**Work task:**
Give back, word for word, only the lines from the one containing "vezi sa odlukama i akcijama" to the end of the listing below.

**Study material:**

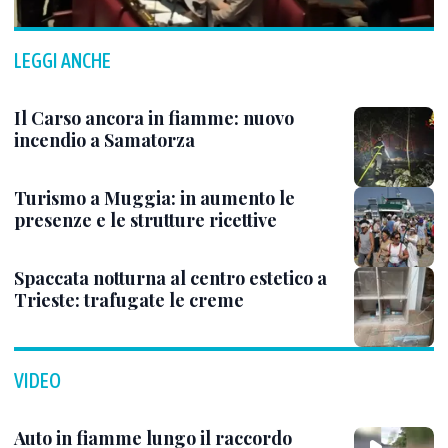
LEGGI ANCHE
Il Carso ancora in fiamme: nuovo
incendio a Samatorza
Turismo a Muggia: in aumento le
presenze e le strutture ricettive
Spaccata notturna al centro estetico a
Trieste: trafugate le creme
VIDEO
Auto in fiamme lungo il raccordo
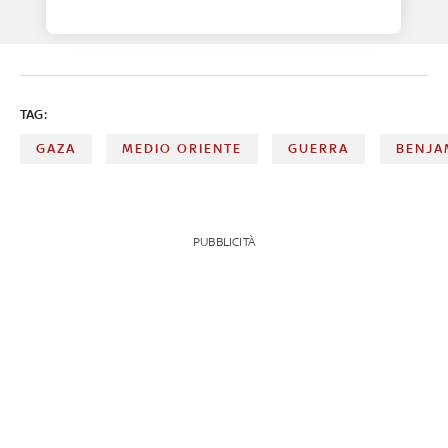
TAG:
GAZA
MEDIO ORIENTE
GUERRA
BENJA
PUBBLICITÀ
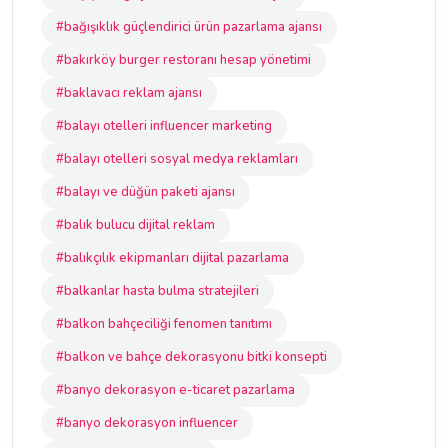
#bağışıklık güçlendirici ürün pazarlama ajansı
#bakırköy burger restoranı hesap yönetimi
#baklavacı reklam ajansı
#balayı otelleri influencer marketing
#balayı otelleri sosyal medya reklamları
#balayı ve düğün paketi ajansı
#balık bulucu dijital reklam
#balıkçılık ekipmanları dijital pazarlama
#balkanlar hasta bulma stratejileri
#balkon bahçeciliği fenomen tanıtımı
#balkon ve bahçe dekorasyonu bitki konsepti
#banyo dekorasyon e-ticaret pazarlama
#banyo dekorasyon influencer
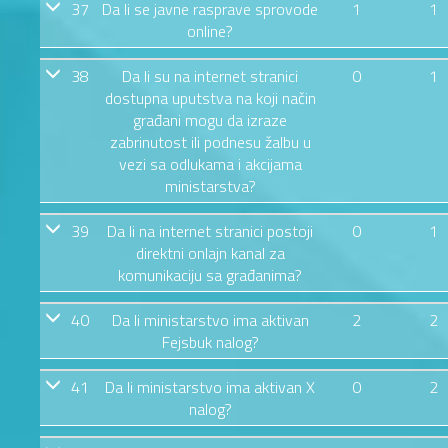
37
Da li se javne rasprave sprovode
1
1
online?
38
Da li su na internet stranici
0
1
dostupna uputstva na koji način
građani mogu da izraze
zabrinutost ili podnesu žalbu u
vezi sa odlukama i akcijama
ministarstva?
39
Da li na internet stranici postoji
0
1
direktni onlajn kanal za
komunikaciju sa građanima?
40
Da li ministarstvo ima aktivan
2
2
Fejsbuk nalog?
41
Da li ministarstvo ima aktivan X
0
2
nalog?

**Output for this exercise:**
vezi sa odlukama i akcijama
ministarstva?
39
Da li na internet stranici postoji
0
1
direktni onlajn kanal za
komunikaciju sa građanima?
40
Da li ministarstvo ima aktivan
2
2
Fejsbuk nalog?
41
Da li ministarstvo ima aktivan X
0
2
nalog?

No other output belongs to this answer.